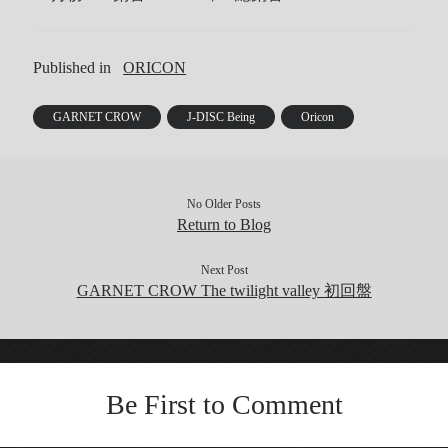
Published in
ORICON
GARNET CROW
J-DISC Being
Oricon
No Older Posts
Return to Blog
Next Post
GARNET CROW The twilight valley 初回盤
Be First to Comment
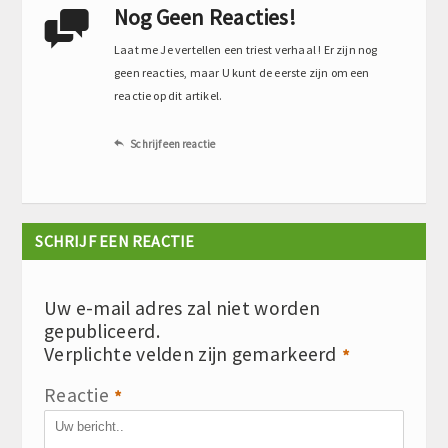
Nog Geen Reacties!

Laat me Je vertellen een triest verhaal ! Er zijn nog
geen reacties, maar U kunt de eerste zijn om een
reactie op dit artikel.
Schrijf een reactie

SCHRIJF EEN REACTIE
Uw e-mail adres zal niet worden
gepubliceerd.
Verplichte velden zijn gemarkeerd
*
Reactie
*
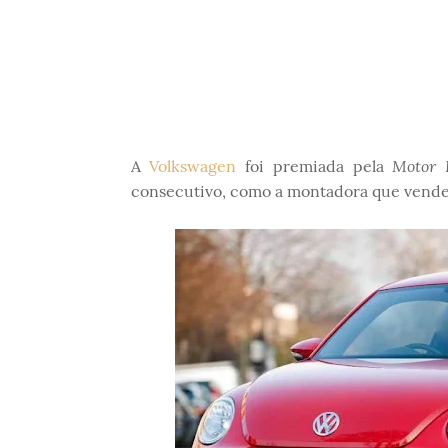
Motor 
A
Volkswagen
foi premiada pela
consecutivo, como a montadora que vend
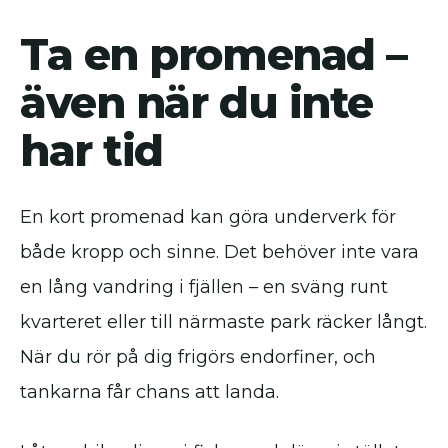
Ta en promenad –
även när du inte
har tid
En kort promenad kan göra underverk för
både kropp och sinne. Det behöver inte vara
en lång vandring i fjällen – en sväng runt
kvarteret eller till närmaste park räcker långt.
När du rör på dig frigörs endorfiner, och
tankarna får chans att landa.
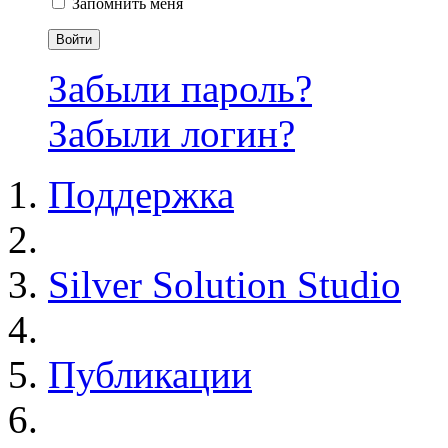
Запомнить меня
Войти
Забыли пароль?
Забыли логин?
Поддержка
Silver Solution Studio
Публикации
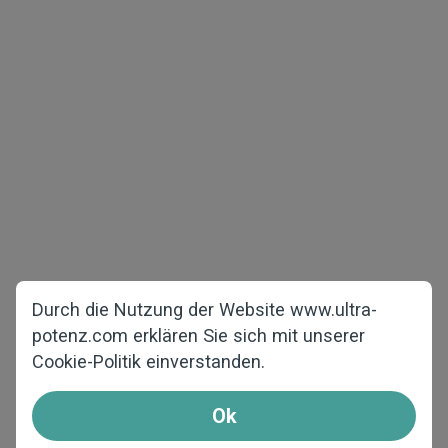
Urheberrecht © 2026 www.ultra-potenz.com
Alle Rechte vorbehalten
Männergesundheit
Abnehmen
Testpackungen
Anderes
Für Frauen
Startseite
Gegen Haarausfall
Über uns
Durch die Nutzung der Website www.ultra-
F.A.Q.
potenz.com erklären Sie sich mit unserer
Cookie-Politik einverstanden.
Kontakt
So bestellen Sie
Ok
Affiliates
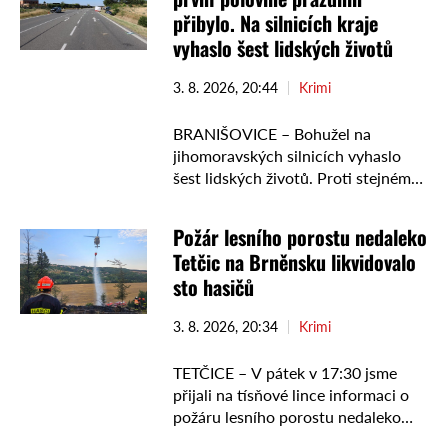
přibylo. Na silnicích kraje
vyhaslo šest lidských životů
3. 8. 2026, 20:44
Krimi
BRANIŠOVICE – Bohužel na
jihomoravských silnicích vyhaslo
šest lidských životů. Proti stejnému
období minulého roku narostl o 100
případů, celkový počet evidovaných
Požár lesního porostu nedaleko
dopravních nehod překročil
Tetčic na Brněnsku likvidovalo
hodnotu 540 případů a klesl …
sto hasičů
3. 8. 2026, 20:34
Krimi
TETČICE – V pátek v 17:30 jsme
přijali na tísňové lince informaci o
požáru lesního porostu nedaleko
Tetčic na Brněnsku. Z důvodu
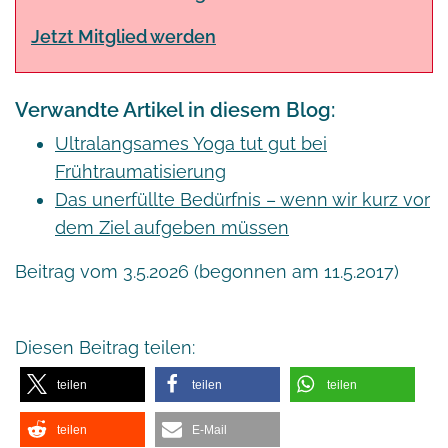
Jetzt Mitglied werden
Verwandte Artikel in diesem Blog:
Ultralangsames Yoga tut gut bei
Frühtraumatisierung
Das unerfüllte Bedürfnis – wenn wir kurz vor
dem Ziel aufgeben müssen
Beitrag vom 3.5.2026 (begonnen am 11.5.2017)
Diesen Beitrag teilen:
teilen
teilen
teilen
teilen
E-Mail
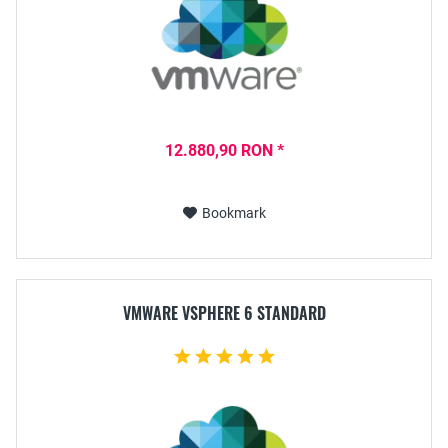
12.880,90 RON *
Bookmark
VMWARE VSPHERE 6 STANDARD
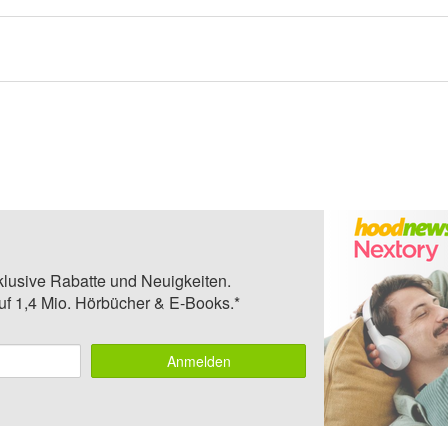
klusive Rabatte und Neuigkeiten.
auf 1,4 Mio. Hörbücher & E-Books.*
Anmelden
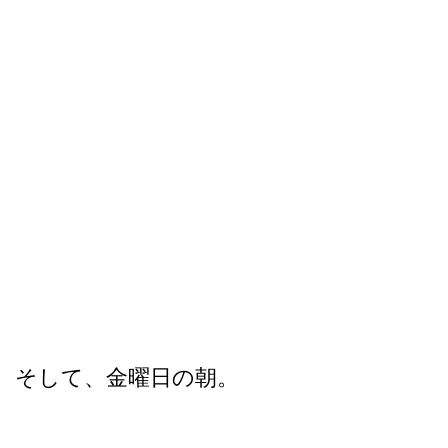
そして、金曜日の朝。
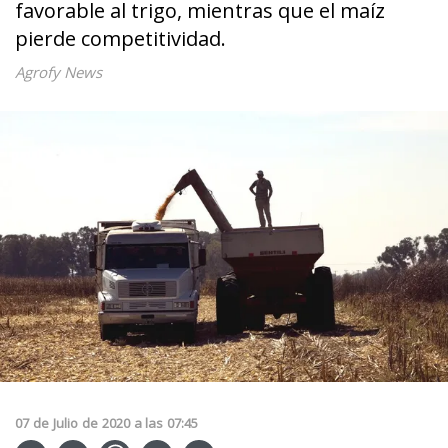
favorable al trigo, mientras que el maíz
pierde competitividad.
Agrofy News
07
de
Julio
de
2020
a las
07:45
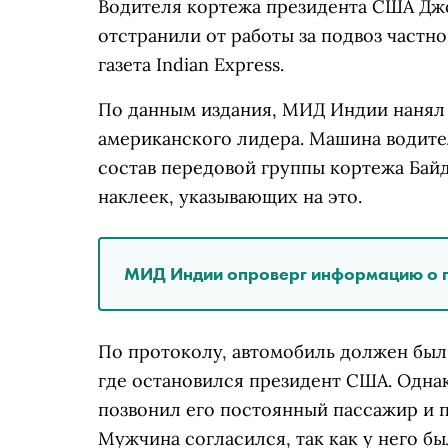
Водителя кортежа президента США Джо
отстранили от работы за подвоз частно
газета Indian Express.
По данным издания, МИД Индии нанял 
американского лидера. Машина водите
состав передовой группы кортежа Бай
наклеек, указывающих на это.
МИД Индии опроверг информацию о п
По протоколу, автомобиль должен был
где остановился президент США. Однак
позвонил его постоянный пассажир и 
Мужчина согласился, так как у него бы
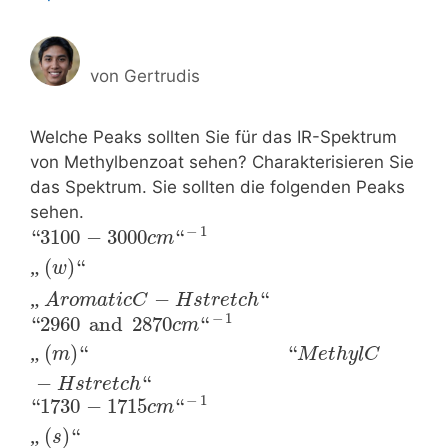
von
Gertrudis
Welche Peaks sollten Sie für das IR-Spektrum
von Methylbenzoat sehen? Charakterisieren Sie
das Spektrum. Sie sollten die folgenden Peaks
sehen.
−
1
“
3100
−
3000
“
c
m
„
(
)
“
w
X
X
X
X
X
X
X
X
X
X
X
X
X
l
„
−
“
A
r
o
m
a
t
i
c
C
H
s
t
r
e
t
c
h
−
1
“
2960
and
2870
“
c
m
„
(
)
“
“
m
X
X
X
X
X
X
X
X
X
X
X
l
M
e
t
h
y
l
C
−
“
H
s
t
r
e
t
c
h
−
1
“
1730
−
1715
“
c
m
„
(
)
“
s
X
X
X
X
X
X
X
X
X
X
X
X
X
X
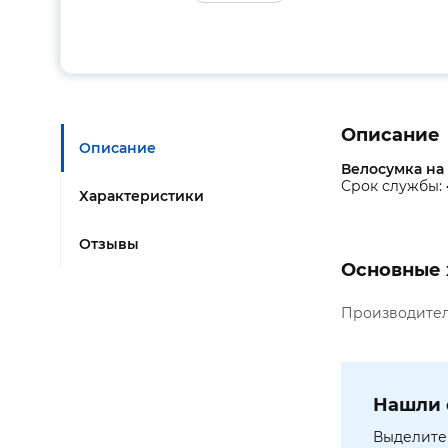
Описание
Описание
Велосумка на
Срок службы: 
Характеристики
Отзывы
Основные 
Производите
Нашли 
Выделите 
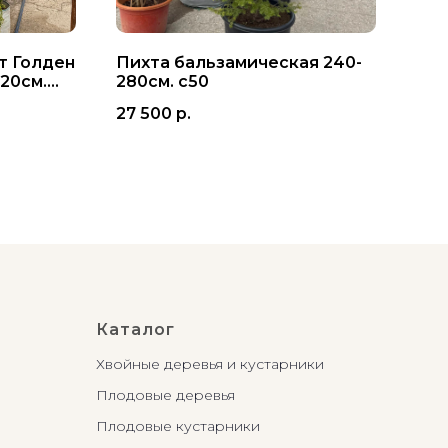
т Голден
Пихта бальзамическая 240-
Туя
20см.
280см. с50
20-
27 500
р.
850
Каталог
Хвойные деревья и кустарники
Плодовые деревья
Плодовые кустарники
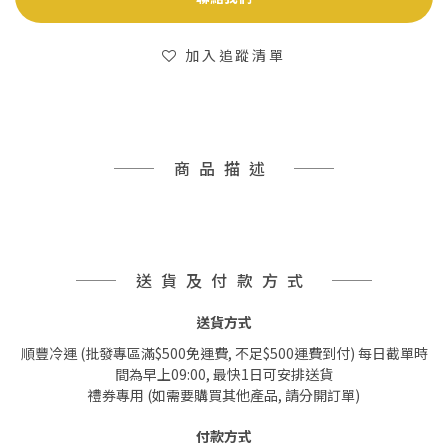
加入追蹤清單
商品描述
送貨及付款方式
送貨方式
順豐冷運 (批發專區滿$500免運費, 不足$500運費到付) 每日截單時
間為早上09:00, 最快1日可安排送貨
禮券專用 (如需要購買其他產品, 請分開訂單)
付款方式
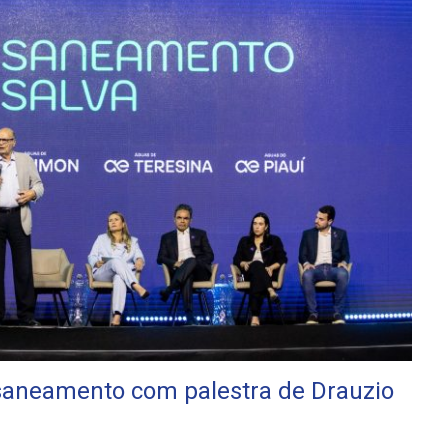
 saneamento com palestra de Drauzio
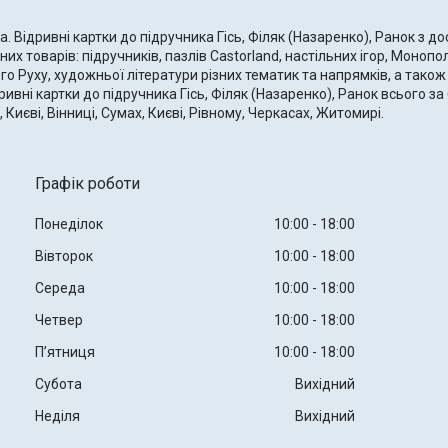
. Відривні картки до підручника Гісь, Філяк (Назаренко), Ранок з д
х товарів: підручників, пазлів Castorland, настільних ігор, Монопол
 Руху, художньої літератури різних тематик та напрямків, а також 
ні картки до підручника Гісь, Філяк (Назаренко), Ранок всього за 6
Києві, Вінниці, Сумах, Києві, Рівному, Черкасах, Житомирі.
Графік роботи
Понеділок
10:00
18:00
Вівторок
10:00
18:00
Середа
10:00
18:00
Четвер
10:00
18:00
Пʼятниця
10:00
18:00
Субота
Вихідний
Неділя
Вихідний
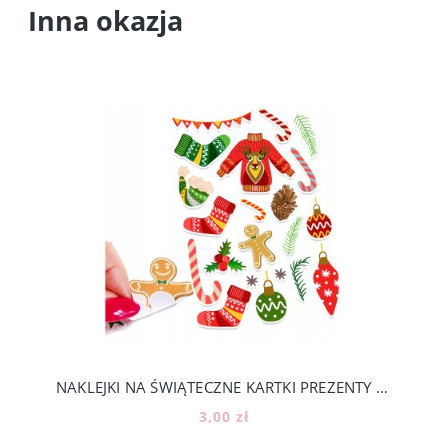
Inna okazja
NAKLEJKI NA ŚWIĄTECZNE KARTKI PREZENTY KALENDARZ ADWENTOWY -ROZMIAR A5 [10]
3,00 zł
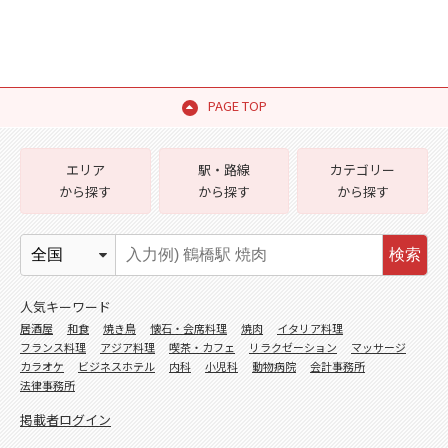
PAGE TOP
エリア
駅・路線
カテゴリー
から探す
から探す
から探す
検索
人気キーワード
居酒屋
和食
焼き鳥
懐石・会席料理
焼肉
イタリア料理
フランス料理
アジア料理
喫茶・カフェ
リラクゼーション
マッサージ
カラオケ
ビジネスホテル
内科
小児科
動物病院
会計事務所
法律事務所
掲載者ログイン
****************************************
__ABOUT THIS TASK__: Which lines in the listing have the string "lidských"? Pick them out and copy them.

__FINISHED EXERCISE__:
vyhaslo šest lidských životů
šest lidských životů. Proti stejnému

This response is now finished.